Второй образ прелести в виде воздействий, по словам Григория Синаита, бывает таким: «начало свое имеет она в сладострастии, рождающемся от естественного похотения. От сласти сей рождается неудержимость несказанных нечистот. Распаляя все естество и омрачив ум сочетанием с мечтаемыми идолами, она приводит его в исступление опьянением от палительного действа своего и делает помешанным. В сем состоянии прельщенный берется пророчествовать, дает ложные предсказания, предъявляет, будто видит некоторых святых, и передает слова, будто ими ему сказанные, опьянен будучи неистовством страсти, изменившись нравом и по виду став как бесноватый» [II, т.5, с.214].

Святитель Игнатий Брянчанинов пишет, что «подобному бедствию подвергаются подвижники молитвы, извергшие из своего подвига покаяние, усиливающиеся возбуждать в сердце любовь к Богу, усиливающиеся ощущать наслаждение, восторг: они развивают свое падение, соделывают себя чуждыми Бога, вступают в общение с сатаной, заражаются ненавистью к Святому Духу. Этот род прелести – ужасен: он одинаково душепагубен, как и первый, но менее явен; он редко оканчивается сумасшествием и самоубийством, но растлевает решительно и ум и сердце. Одержимый этой прелестью мнит о себе, сочинил о себе «мнение», что он имеет многие добродетели и достоинства, — даже, что обилует дарами Святого Духа. Мнение составляется из ложных понятий и ложных ощущений; по этому свойству своему оно вполне принадлежит к области отца и представителя лжи – диавола. Молящийся, стремясь раскрыть в сердце ощущение нового человека и не имея на это никакой возможности, заменяет их ощущениями своего сочинения, поддельными, к которым не замедляет присоединиться действие падших духов. Признав неправильные ощущения, свои и бесовские, истинными и благодатными, он получает соответствующие ощущениям понятия. Ощущения эти, постоянно усвоиваясь сердцу и усиливаясь в нем, питают и умножают ложные понятия; естественно, что от такого неправильного подвига образуются самообольщение и бесовская прелесть – «мнение». Просто сказать: приписывающий себе духовные делания, добродетели, достоинства, благодатные дары, льстящий себе и потешающий себя «мнением», заграждает этим «мнением» вход в себя и духовным деланиям, и христианским добродетелям, и Божественной благодати – открывает широко вход греховной заразе и демонам. Уже нет никакой способности к духовному преуспеянию в зараженных «мнением»: они уничтожили эту способность, принесши на алтарь лжи самые начала деятельности человека и его спасения – понятие о истине. Необыкновенная напыщенность является в недугующих этой прелестью: они как бы упоены собой, своим состоянием самообольщения, видя в нем состояние благодатное. Они пропитаны, преисполнены высокоумием и гордостью, представляясь, впрочем, смиренными для многих, судящих по лицу» [2, с.169-171].

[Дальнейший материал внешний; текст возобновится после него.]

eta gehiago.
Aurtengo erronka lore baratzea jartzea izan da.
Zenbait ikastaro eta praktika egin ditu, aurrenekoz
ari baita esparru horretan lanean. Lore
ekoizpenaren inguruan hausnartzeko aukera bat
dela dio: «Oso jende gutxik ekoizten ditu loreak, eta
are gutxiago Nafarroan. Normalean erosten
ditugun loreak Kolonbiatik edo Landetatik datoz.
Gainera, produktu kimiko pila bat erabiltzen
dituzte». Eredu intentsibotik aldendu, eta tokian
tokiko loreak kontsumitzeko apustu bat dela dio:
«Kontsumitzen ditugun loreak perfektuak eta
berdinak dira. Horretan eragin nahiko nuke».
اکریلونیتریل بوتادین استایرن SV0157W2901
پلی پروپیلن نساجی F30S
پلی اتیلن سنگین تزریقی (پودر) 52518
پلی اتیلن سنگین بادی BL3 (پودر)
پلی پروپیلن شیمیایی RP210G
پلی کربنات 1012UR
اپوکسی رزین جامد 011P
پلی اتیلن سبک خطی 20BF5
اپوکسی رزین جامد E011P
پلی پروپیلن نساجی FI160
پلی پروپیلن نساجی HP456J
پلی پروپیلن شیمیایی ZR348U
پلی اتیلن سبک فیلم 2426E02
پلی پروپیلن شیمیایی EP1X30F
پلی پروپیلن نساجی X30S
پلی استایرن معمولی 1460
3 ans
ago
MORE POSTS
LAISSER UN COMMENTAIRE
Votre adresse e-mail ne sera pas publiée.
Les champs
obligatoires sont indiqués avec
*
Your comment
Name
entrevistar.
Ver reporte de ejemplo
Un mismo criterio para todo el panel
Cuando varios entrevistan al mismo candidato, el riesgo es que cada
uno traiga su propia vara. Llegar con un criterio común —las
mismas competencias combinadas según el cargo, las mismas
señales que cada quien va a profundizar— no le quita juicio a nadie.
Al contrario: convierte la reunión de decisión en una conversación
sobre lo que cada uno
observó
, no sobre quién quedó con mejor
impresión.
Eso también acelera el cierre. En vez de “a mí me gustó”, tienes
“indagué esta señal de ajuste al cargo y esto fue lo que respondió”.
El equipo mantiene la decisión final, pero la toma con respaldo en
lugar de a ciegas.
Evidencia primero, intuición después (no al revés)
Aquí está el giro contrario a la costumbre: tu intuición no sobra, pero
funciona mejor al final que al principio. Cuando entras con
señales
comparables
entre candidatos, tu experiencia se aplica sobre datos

«Зараженные прелестью «мнения» встречаются очень часто. Всякий, не имеющий сокрушенного духа, признающий за собой какие бы то ни было достоинства и заслуги, всякий не держащийся неуклонно учения Православной Церкви, но рассуждающий о каком-либо догмате, или Предании произвольно, по своему усмотрению, или по учению инославному, находится в этой прелести. Степенью уклонения и упорства в уклонении определяется степень прелести» [2, с.171-172]. «Из этого рода прелести возникли пагубные ереси, расколы, безбожие, богохульство. Несчастнейшее видимое последствие его есть неправильная, зловредная для себя и для ближних деятельность – зло, несмотря на ясность его и обширность, малопримечаемое и малопонимаемое» [2, с.175-176]. В качестве примера такого зла Игнатий Брянчанинов указывает книгу Фомы Кемпийского «О подражании Христу», которой он дает такую характеристику: «книга эта написана из «мнения». В книге жительствует и из книги дышит помазание лукавого духа, льстящего читателям, упоевающего их отравой лжи, услажденной утонченными приправами из высокоумия, тщеславия и сладострастия. Книга ведет читателей свих прямо к общению с Богом, без предочищения покаянием, почему и возбуждает особенное сочувствие к себе в людях страстных, незнакомых с путем покаяния, не предохраненных от самообольщения и прелести, не наставленных правильному жительству учением святых отцов Православной Церкви. Книга производит сильное действие на кровь и нервы, возбуждает их и потому особенно нравится она людям, порабощенным чувственности: книгой можно наслаждаться, не отказываясь от грубых наслаждений чувственностью. Высокоумие, утонченное сладострастие и тщеславие выставляются книгой за действие благодати Божией» [2, с.176-177].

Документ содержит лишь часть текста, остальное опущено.